言いたいことは簡潔明瞭に


「どうしてそこまでするんですか」
 不意の固い声に、斉藤は目を丸くした。
「斉藤さん、分かってるんですか。これ以上深入りしてもし斉藤さんの正体がバレたら、首刎ねられるかもしれないんですよ!?」
「…」
「ここは幕府が絡んでる。あっしを庇えば絶対斉藤さんの立場が危なくなる…真選組にだって迷惑かけられないし、これ以上は…」
“今ここで…”
 ここで遮るように斉藤はノートを見せる。文章が上手くまとまらないのか、ペンをふよふよと動かしながら書いていた。
“今ここであなたを置いて帰れば、確かに私は正体がバレることもなければ首が刎ねることもなく、“真選組三番隊隊長”として明日を生きられるでしょう”
「なら…」
“でも”
 “……でも”とまで書いて、斉藤はペンをギュッと握った。逆接。燕は押し黙る。

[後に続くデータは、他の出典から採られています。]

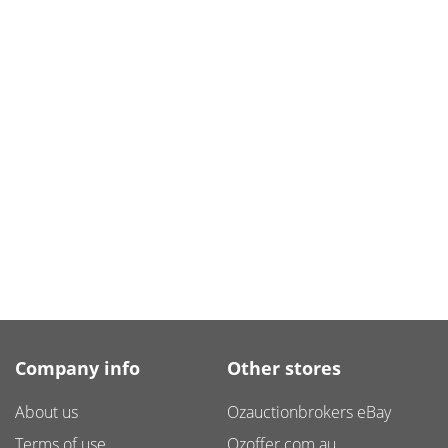
Company info
Other stores
About us
Ozauctionbrokers eBay
Terms of use
Ozoffer.com.au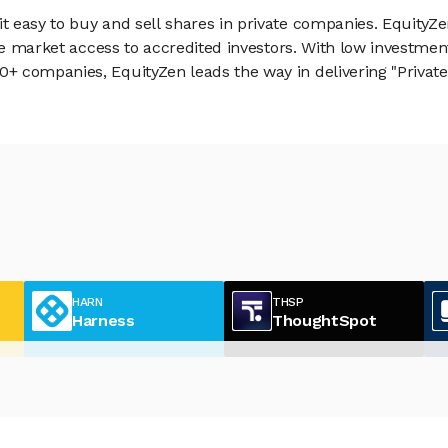
 easy to buy and sell shares in private companies. EquityZe
vate market access to accredited investors. With low inves
 companies, EquityZen leads the way in delivering "Private 
HARN
THSP
Harness
ThoughtSpot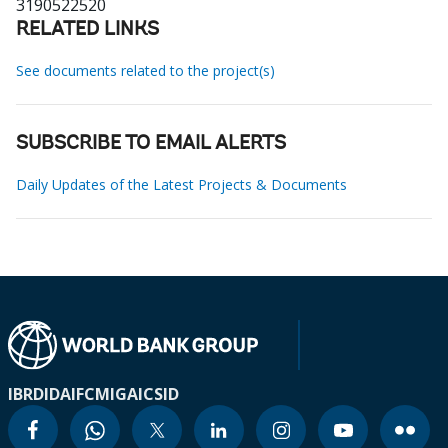
3190522520
RELATED LINKS
See documents related to the project(s)
SUBSCRIBE TO EMAIL ALERTS
Daily Updates of the Latest Projects & Documents
IBRD
IDA
IFC
MIGA
ICSID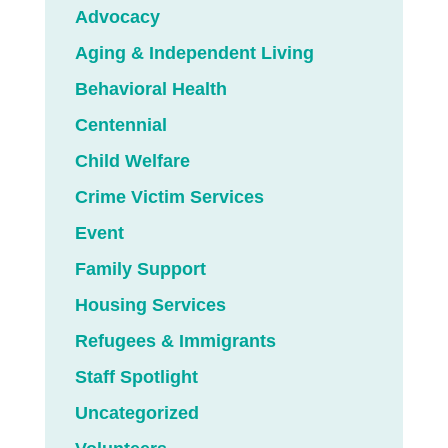
Advocacy
Aging & Independent Living
Behavioral Health
Centennial
Child Welfare
Crime Victim Services
Event
Family Support
Housing Services
Refugees & Immigrants
Staff Spotlight
Uncategorized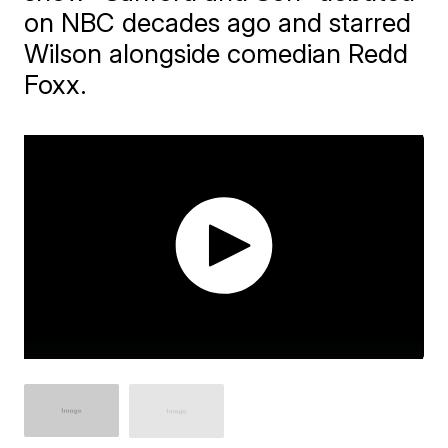
on NBC decades ago and starred
Wilson alongside comedian Redd
Foxx.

彼が書き終えるのを待つが、ペンは一向に動かない。どうしたのだろうと訝しむ。
“……でも、ここであなたを置いて行けば、明日の“斉藤終”は首を刎ねられたも同然なんです”
 彼が言葉を紡ぐ。しっかりした文字で。その文章の意味を燕は推し量りかねた。“一緒に行きますZ”すぐさまページをめくり、斉藤はそう書く。そして真っ直ぐな赤い目を見る限り、燕はもう後戻りできないのだと確信する。

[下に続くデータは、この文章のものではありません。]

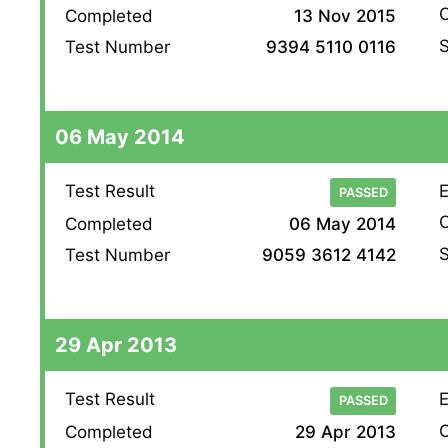
O
Completed
13 Nov 2015
S
Test Number
9394 5110 0116
06 May 2014
Test Result
E
PASSED
O
Completed
06 May 2014
S
Test Number
9059 3612 4142
29 Apr 2013
Test Result
E
PASSED
O
Completed
29 Apr 2013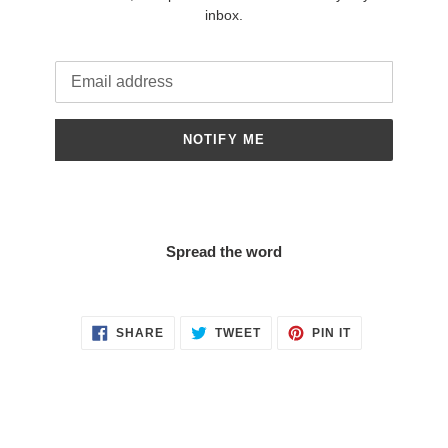
inbox.
Email
NOTIFY ME
Spread the word
SHARE
TWEET
PIN
SHARE
TWEET
PIN IT
ON
ON
ON
FACEBOOK
TWITTER
PINTEREST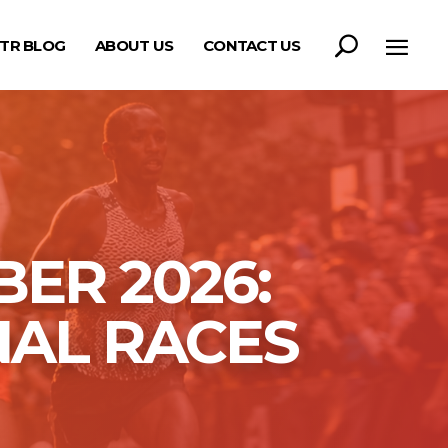
TR BLOG
ABOUT US
CONTACT US
ER 2026:
NAL RACES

「…“百合の間”に、行きたいんです。このまま西に行けば辿り着く筈です」
“分かりました”
 斉藤は燕の手を引いて西に向かう。出口も西にあるから、いざとなれば逃げられないこともない。
 (このまま行けば…)これから自分がやることに彼が何と言うか……それが燕にとってたまらなく怖かった。その動揺が伝わったのか、斉藤が手を握る力を強める。先に逃げろと言っておきながら、燕は彼の存在に安堵していた。